If you’ve never had an anxiety attack, you can’t fully appreciate how debilitating it can be. During one, anxiety physically attacks your body by constricting the flow of blood to your heart. This is why panic attacks are often confused with heart attacks. Millions of people suffer from anxiety attacks each year. What brings on this condition?
Anxiety attacks develop from feelings of stress. To be anxious means to experience uneasiness or worry, typically about something with an uncertain outcome. So you are not thinking about something that has already happened, but something you think might happen. When your thoughts focus on what might go wrong in the future, you begin the process of internalizing the negative emotions that accompany anxiety. Some people question whether anxiety attacks are real or “just in your head.” But what’s the difference? The same part of the brain feels both physical and emotional pain, so anxiety attacks are physically and emotionally debilitating.

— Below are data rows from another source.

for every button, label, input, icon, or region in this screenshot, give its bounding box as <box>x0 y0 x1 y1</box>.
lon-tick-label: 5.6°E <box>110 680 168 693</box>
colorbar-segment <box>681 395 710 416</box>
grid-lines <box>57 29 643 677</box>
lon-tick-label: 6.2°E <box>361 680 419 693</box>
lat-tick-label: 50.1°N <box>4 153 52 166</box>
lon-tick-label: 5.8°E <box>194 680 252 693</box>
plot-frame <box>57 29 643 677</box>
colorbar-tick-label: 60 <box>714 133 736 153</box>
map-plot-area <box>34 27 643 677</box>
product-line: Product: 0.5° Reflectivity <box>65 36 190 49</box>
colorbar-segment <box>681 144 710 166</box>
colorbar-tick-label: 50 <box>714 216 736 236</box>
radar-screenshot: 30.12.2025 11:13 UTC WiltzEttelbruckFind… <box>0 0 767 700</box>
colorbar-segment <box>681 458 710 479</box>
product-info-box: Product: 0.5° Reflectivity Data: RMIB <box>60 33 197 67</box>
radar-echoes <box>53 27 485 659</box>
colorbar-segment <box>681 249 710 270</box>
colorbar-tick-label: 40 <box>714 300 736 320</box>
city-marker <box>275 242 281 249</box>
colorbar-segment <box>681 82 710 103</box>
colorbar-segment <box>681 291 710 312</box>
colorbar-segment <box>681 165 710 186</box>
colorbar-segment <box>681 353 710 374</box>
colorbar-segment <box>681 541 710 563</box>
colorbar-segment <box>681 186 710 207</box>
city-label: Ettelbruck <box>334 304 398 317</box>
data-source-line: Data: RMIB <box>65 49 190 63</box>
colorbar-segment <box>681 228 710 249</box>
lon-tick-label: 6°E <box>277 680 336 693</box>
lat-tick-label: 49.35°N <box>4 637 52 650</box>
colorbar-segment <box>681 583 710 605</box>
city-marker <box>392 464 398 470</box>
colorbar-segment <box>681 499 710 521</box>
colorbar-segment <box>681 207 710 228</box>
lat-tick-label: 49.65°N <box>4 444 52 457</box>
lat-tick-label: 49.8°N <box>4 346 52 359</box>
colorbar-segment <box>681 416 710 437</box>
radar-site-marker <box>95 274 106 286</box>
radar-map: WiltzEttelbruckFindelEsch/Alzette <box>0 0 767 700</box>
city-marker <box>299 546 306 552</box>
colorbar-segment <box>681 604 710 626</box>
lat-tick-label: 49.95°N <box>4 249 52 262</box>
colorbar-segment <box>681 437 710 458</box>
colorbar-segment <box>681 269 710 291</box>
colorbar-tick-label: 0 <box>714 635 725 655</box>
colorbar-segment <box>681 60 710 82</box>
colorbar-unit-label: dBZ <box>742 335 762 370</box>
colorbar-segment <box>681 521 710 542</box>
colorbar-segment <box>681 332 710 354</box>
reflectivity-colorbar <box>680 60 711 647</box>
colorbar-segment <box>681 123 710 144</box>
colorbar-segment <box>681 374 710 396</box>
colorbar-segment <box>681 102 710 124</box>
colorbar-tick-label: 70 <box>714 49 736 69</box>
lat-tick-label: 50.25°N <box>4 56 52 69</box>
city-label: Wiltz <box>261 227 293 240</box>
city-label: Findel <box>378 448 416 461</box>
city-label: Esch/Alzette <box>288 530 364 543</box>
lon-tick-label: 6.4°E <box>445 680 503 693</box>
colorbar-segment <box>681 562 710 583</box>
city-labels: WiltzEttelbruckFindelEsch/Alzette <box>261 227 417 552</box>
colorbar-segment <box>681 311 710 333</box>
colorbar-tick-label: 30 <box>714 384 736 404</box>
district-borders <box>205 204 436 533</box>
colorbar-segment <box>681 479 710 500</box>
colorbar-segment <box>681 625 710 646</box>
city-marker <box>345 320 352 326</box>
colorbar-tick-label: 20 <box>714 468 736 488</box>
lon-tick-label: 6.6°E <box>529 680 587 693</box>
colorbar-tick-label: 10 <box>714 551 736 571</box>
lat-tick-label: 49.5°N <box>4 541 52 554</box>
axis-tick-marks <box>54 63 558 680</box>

To stop these attacks, you need to address the root cause, which is what you are thinking. We need to observe our thoughts. When we recognize they are future thoughts, they begin to loosen their grip on us. Gradually, we can let them go and slide back into the present. Once we return to the present, anxiety can no longer affect us.
If the grip of anxiety feels too strong and you can’t pull your thoughts out of the future, try replacing anxiety with hope. Hope is the antidote for anxiety. Hope is the anti-stress medicine. Hope brings peace. It is the power of looking at something in the future and bringing it into the present.
Although hope trumps fear, it is one of the most misused words in the English language. When people get stuck thinking toward the future, they say things like, “I hope I don’t fail that test” or “I hope it doesn’t rain on my graduation day.” But they’re not really expressing the concept of hope; rather, they are using the word to mask feelings of insecurity. The real power of hope doesn’t come from worrying about something in the future, but from visualizing a desired outcome and then bringing that vision into the present.